I *think* universities focus on Java as the primary language these days, but the key thing is that they teach *how to program*. The language, as I think you said before, is irrelevant and the right one should be chosen for the right job. Hopefully by using a variety throughout school we’re demonstrating this.
@Dawi Morgan unfortuantly it is a Science – my Degree
Compuer Games Programming BSc (Hons) (Sc = Science) i would agree in principle it should be a BEng but it’s not,
Secondly are you aware that at the point this article was wrote it is in Primary school as part of the curriculum from Year 3
Year 3 = Turtle
Year 4 = Scratch
Year 5 = HTML / CSS
Year 6 = Python
I hate the fact that year 6 are given python, python is a C equivalent language in all it takes is an email with a .py script from a and you have a virus running on a network in a school it just ******* stupid python is to damn powerful / dangergus for a year 6 to be messing with
Hey Martin. A fair point – I have a BSc in… something to do with computers as well. Can’t remember the actual title! Computing with Information Technology? Something like that.
Yeah, England seems to have jumped on the “everyone who uses computers needs to know how to program” bandwagon along with Scotland, which is all well and good at a junior age. After all, it teaches the breakdown of problems, logical progression and so forth.

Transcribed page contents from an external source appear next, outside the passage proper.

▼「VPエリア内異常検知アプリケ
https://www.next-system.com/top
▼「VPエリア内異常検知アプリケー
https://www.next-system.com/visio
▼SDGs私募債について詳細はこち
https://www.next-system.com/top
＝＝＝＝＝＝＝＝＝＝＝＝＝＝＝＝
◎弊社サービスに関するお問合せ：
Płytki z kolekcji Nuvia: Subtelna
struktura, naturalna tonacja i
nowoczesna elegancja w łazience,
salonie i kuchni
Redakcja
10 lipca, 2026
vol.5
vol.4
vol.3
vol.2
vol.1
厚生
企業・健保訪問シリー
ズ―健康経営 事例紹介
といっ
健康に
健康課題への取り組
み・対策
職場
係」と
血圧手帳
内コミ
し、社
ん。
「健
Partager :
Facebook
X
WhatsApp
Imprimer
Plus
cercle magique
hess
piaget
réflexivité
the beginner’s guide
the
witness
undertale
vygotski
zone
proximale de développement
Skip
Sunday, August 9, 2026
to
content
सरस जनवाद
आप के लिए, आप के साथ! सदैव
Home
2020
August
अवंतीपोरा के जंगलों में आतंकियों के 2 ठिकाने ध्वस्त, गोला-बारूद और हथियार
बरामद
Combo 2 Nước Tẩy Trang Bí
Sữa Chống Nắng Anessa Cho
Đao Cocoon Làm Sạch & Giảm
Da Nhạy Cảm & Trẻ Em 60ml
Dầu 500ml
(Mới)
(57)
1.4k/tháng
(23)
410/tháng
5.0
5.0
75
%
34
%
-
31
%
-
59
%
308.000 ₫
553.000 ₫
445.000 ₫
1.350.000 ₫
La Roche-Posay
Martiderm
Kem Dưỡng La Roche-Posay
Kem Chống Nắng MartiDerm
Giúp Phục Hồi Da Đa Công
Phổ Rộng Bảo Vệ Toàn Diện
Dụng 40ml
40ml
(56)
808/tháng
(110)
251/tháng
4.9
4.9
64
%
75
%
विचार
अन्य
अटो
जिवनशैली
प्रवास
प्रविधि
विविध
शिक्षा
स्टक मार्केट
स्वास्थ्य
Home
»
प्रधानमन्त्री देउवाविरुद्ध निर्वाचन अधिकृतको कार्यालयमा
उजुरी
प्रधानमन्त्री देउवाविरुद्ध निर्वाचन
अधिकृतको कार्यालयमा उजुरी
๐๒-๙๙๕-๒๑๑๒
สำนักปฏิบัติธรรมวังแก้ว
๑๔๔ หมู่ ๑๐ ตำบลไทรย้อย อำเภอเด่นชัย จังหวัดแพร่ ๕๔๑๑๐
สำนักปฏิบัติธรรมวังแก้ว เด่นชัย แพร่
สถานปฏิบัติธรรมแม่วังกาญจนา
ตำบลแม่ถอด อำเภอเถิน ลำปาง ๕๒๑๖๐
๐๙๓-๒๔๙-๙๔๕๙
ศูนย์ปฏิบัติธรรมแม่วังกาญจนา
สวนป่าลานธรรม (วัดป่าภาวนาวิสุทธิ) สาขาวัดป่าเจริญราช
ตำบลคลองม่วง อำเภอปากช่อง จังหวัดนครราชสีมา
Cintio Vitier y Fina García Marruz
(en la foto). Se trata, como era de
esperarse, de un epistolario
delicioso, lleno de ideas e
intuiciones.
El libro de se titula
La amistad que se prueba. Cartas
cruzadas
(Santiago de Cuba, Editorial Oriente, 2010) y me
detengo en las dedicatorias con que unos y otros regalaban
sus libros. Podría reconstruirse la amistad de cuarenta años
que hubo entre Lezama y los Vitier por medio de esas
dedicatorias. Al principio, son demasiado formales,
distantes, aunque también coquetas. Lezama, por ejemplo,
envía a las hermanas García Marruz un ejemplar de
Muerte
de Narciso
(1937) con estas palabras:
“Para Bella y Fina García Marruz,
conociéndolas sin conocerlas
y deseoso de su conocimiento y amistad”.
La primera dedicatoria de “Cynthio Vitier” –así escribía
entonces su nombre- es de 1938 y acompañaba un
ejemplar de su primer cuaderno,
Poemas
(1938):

Unfortunately, they’ve also done away with Information Systems in Scotland in the last two years which was, essentially, Computing for people who can’t program. It focussed more on digital media and databases – also challenging, but a different skillset. Now, they’ve cludged the two together making the only school-level Computing qualification inappropriate or excessively difficult for many who would otherwise have taken it.
We opted for Python as our core language for the certificate courses as so many of the resources available are written for it (along with other reasons). VB was causing too many problems with pupils confusing variables with object properties and it’s a pain sharing part-written programs as they’re not a simple single-file script. You need all the project bumph as well. We’re always looking for alternatives, though… but by then it will mean rewriting course materials. Again.
OK, before anything else… you got to do a degree in computer games? You JAMMY BASTARD! I hope they taught at least some of the management and design methodologies people hype and tout in the boring IT industries where they don’t actually care about the bland e-product they’re writing, so they have to make it seem fun by thinking up new forms of non-waterfall development and non-procedural design.
Good thing there are games degrees now, the games industry desperately, and I mean *desperately* needs to combat the glut of hobbyist-turned-coders with some properly trained coders.
And yes, that means giving them real languages to train in. I kinda sympathize with sysadmins who’s first priority is security, but unless they prevent any external machines, phones, disks or thumbdrives connecting to the school network, they’ve got way larger problems than letting people code in a non-sandboxed language.
I don’t think people could teach woodworking with padded plastic saws, so the woodwork teachers just have to mop up blood every now and then, and computing’s not really that different (eh, I’m probably way behind the times, woodworking is probably part of the “humanities” subject now, and it’s all virtual interactive 3D chiselling sims…).
Just spotted that the ageing plug-in I use for the comments picks up Windows 10 as being WindowsNT. Cool.